Safeguard heirlooms and liquid assets. Seek appraisals for artwork, antiques, and other collectibles. Take any sentimental or important objects to a friend's house for safekeeping. Be certain that your name is recorded on the house deed or apartment lease. Do not stash cash in a safe deposit box; for pending litigation, boxes are sometimes sealed. Make sure you revoke any powers of attorney your spouse may have and ask brokerage firms to check for identification before your name is signed to anything.
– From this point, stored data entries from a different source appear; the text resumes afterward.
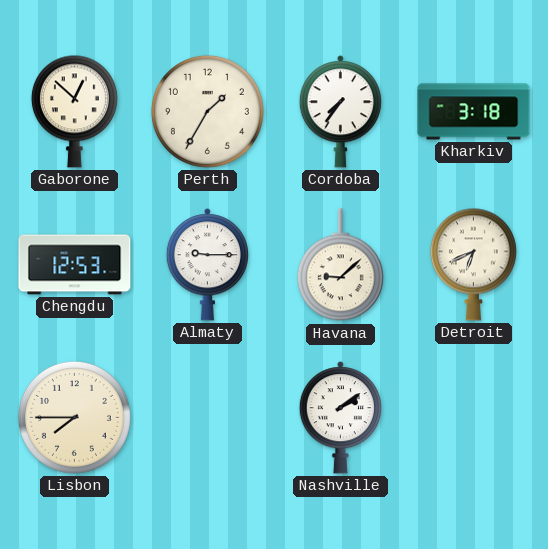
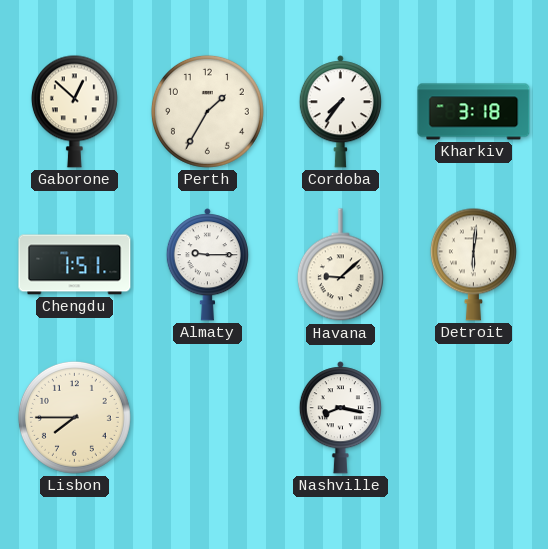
Chengdu: 12:53 -> 1:51
Detroit: 6:41 -> 6:01
Nashville: 2:09 -> 8:17
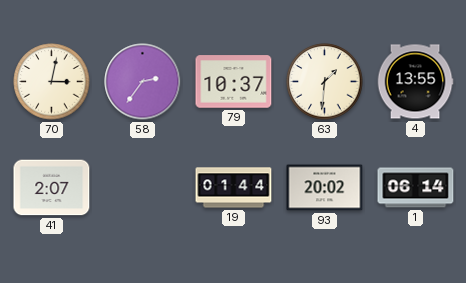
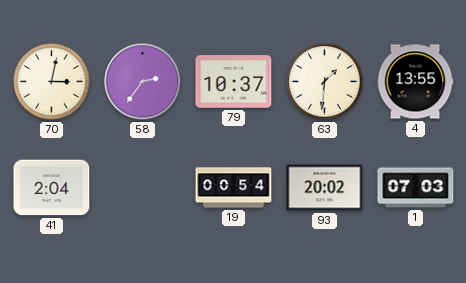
41: 2:07 -> 2:04
19: 01:44 -> 00:54
1: 06:14 -> 07:03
Open a bank account in your name. It only takes one party to raid an account, and you don't want to be left without any money. Certainly do not deposit any more of your own money into a joint account, even if you transfer that into your own name. Establish a new account for future deposits, preferably at another bank. This is where you can keep an emergency fund to live on and pay legal bills, at least until support is established. Don't be surprised if a spouse petitions for joint accounts to be frozen, pending equitable distribution in a divorce. This is another reason to have your own access to funds.
Establish credit in your own name. As soon as separation takes place, cancel or report missing jointly held credit cards. Then, go out and set up new accounts in your name only.
Pay as many bills as possible. Do this prior to separation so that you are not stuck with the obligations, risk having utilities shut off, or fight off a bad credit rap.